Global giant Nestlé sources and processes about 10% of the world’s coffee beans. It owns countless coffee brands scattered across the world. One of its most famous brands, Nescafé, may have fallen out of favor in much of North America and Europe, but instant coffee still thrives. From South America to the Middle East and East Asia, Nescafé is alive and well, as are the robusta coffee bean farms from which instant coffee, and many espresso blends, are often sourced. Now an epynomous plan will work to ensure that many of Nestlé’s beans are grown responsibly.
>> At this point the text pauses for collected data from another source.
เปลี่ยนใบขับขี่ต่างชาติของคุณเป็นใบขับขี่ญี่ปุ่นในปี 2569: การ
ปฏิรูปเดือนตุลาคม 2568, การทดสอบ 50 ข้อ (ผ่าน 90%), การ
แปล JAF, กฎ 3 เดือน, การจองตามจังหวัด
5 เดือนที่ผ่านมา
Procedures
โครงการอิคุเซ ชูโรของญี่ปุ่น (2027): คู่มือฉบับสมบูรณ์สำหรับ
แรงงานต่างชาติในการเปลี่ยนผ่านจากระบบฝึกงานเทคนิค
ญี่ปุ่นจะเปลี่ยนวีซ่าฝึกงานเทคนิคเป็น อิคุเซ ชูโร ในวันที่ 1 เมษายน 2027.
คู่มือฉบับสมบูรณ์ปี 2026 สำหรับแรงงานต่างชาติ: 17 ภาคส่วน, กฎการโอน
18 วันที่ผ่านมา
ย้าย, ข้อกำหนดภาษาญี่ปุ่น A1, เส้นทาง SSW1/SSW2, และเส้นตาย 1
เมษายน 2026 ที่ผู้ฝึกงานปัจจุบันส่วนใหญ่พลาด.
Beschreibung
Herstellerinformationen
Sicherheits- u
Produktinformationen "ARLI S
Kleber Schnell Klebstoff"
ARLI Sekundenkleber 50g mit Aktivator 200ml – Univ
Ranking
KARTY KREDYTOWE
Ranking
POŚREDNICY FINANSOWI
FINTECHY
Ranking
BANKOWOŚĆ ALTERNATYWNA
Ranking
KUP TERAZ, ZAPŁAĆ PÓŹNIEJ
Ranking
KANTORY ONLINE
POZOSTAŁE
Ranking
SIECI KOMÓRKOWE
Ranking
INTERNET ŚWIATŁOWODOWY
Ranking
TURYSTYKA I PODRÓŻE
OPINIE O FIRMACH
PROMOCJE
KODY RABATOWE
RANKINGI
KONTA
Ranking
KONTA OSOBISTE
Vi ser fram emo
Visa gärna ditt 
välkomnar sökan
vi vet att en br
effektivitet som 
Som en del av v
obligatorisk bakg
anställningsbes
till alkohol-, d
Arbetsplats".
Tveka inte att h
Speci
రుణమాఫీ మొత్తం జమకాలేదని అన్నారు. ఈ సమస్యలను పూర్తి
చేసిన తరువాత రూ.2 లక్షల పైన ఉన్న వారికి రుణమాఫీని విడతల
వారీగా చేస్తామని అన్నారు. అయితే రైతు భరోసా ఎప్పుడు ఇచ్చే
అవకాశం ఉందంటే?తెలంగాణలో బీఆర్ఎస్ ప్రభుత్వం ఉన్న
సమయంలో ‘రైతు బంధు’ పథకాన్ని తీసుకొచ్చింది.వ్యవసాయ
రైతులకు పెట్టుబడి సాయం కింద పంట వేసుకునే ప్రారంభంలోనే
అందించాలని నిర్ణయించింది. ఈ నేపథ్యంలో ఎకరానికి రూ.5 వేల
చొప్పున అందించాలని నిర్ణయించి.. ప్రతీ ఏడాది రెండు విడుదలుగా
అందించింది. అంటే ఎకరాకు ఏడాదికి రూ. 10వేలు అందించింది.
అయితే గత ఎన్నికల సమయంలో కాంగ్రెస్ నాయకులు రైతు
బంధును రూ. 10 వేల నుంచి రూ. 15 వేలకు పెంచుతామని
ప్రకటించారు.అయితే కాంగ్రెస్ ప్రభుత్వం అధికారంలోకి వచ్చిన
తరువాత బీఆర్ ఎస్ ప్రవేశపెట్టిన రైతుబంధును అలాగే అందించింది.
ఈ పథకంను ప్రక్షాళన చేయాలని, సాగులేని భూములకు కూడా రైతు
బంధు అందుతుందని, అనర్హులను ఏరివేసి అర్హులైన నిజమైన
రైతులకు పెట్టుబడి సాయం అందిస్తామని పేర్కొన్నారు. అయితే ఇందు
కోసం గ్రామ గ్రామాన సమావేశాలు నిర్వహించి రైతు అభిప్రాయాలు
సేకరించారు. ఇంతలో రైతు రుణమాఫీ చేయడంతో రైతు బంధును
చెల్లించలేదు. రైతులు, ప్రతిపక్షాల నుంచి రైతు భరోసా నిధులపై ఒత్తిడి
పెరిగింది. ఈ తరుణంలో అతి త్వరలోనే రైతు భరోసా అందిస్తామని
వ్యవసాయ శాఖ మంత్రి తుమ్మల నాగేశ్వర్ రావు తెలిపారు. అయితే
In the coming decade, Nestlé will work on improving coffee yields while mitigating environmental damage with the sustainable agriculture advocacy group The Rainforest Alliance. The US$336 million Nescafé Plan commits Nestlé to expand its agricultural research and training capacity for the benefit the 25 million people who make their living growing and trading coffee beans. Overall, the agenda aims to increase coffee production while reducing water use, eliminating agrochemicals, and without cutting down more rain forests.
The Nescafé Plan adopts more agricultural practices to improve coffee farmers’ yields, but favors natural hybrids over genetically modified beans. If all goes to plan, Nestlé will buy an annual 90,000 tons of beans from about 170,000 farmers, who will use strains that resist disease and can withstand any volitale weather patters that could result from a changing climate.
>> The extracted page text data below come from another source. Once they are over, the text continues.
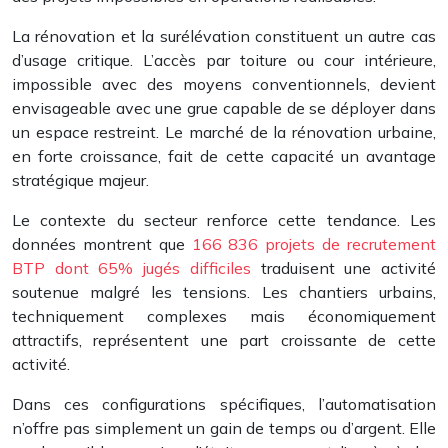
La rénovation et la surélévation constituent un autre cas
d’usage critique. L’accès par toiture ou cour intérieure,
impossible avec des moyens conventionnels, devient
envisageable avec une grue capable de se déployer dans
un espace restreint. Le marché de la rénovation urbaine,
en forte croissance, fait de cette capacité un avantage
stratégique majeur.
Le contexte du secteur renforce cette tendance. Les
données montrent que
166 836 projets de recrutement
BTP dont 65% jugés difficiles
traduisent une activité
soutenue malgré les tensions. Les chantiers urbains,
techniquement complexes mais économiquement
attractifs, représentent une part croissante de cette
activité.
Dans ces configurations spécifiques, l’automatisation
n’offre pas simplement un gain de temps ou d’argent. Elle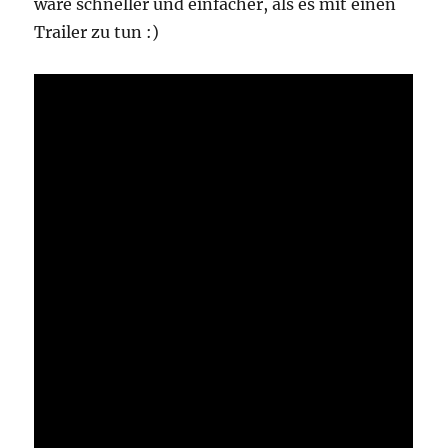
wäre schneller und einfacher, als es mit einen
Trailer zu tun :)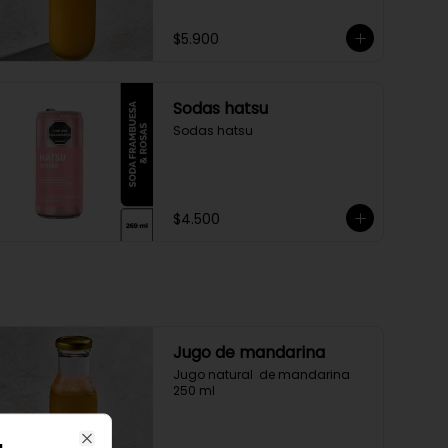
$5.900
Sodas hatsu
Sodas hatsu
$4.500
Jugo de mandarina
Jugo natural  de mandarina 
250 ml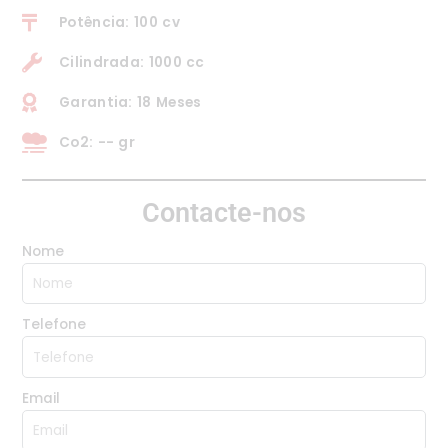
Potência: 100 cv
Cilindrada: 1000 cc
Garantia: 18 Meses
Co2: -- gr
Contacte-nos
Nome
Telefone
Email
By 2015, all of this coffee will be vetted to ensure that it meets 4C Standards, the Common Code for the Coffee Community guidelines for farmers who work to ensure their coffee-growing lands are cared for without pesticides or chemical fertilizers. Nestlé agronomists, Alliance advocates, and experts from the Sustainable Agriculture Network (SAN) will work to educate more farmers on safer and improved coffee growing techniques.
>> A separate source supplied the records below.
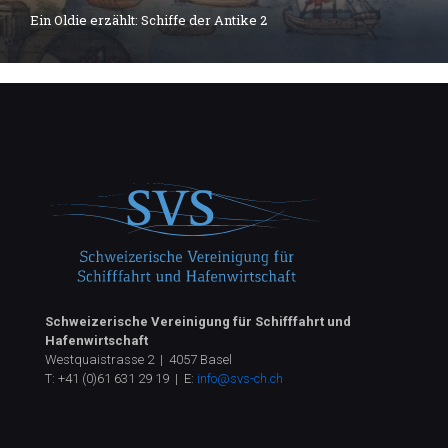
Ein Oldie erzählt: Schiffe der Antike 2
Schweizerische Vereinigung für Schifffahrt und
Hafenwirtschaft
Westquaistrasse 2 | 4057 Basel
T:
+41 (0)61 631 29 19
| E:
info@svs-ch.ch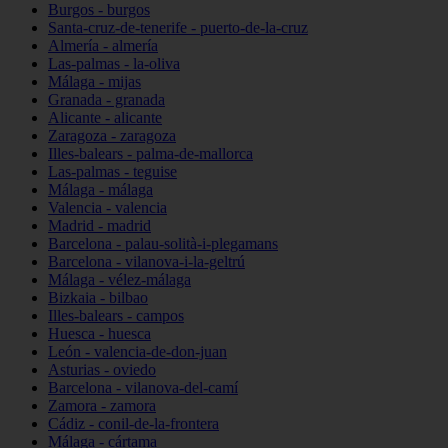
Burgos - burgos
Santa-cruz-de-tenerife - puerto-de-la-cruz
Almería - almería
Las-palmas - la-oliva
Málaga - mijas
Granada - granada
Alicante - alicante
Zaragoza - zaragoza
Illes-balears - palma-de-mallorca
Las-palmas - teguise
Málaga - málaga
Valencia - valencia
Madrid - madrid
Barcelona - palau-solità-i-plegamans
Barcelona - vilanova-i-la-geltrú
Málaga - vélez-málaga
Bizkaia - bilbao
Illes-balears - campos
Huesca - huesca
León - valencia-de-don-juan
Asturias - oviedo
Barcelona - vilanova-del-camí
Zamora - zamora
Cádiz - conil-de-la-frontera
Málaga - cártama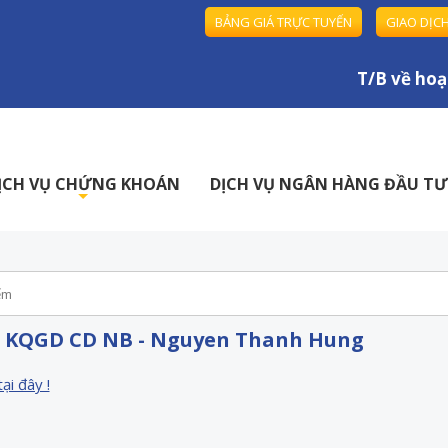
BẢNG GIÁ TRỰC TUYẾN
GIAO DỊC
T/B về hoạt
ỊCH VỤ CHỨNG KHOÁN
DỊCH VỤ NGÂN HÀNG ĐẦU TƯ
+
- KQGD CD NB - Nguyen Thanh Hung
tại đây !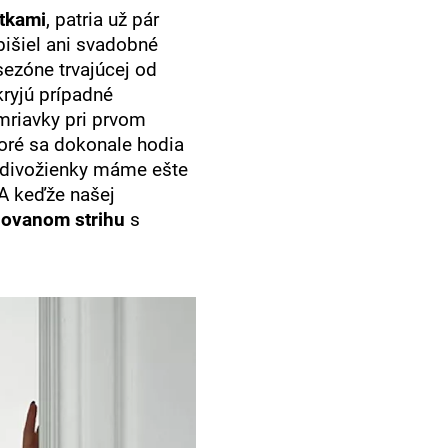
etkami
, patria už pár
išiel ani svadobné
sezóne trvajúcej od
kryjú prípadné
mriavky pri prvom
toré sa dokonale hodia
e divožienky máme ešte
A keďže našej
novanom strihu
s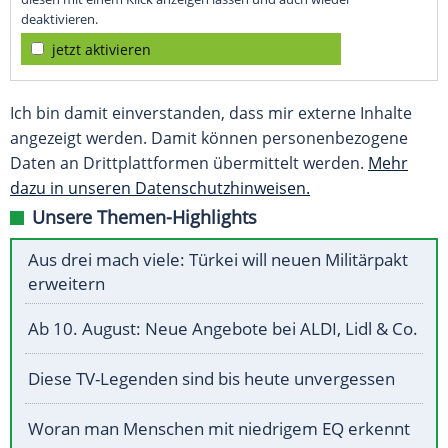
deaktivieren.
jetzt aktivieren
Ich bin damit einverstanden, dass mir externe Inhalte
angezeigt werden. Damit können personenbezogene
Daten an Drittplattformen übermittelt werden.
Mehr
dazu in unseren Datenschutzhinweisen.
Unsere Themen-Highlights
Aus drei mach viele: Türkei will neuen Militärpakt
erweitern
Ab 10. August: Neue Angebote bei ALDI, Lidl & Co.
Diese TV-Legenden sind bis heute unvergessen
Woran man Menschen mit niedrigem EQ erkennt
It’s a bold plan that will witness pilot projects evolve in nations like Thailand, the Philipines, and Mexico. It is an uphill battle as well. Even if the plan completely succeeds, only 10% of Nestlé’s beans will meet SAN’s standards in 2020. Companies like Nestlé often withstand attack from sustainability advocates, but part of the issue is the long tangled supply chain that is often unwieldy and difficult to monitor. Nestlé’s investment in sustainability, which in total is about a half billion US dollar investment when other projects are added, is a solid start. And much of The Rainforest Alliance’s work and that of its partners will have to occur in Vietnam if those beans are going to become pulverized into Nescafé: one-third of the world’s robusta beans, which are cheaper therefore to grow and become your instant coffee source, are grown in the long southeast Asian country.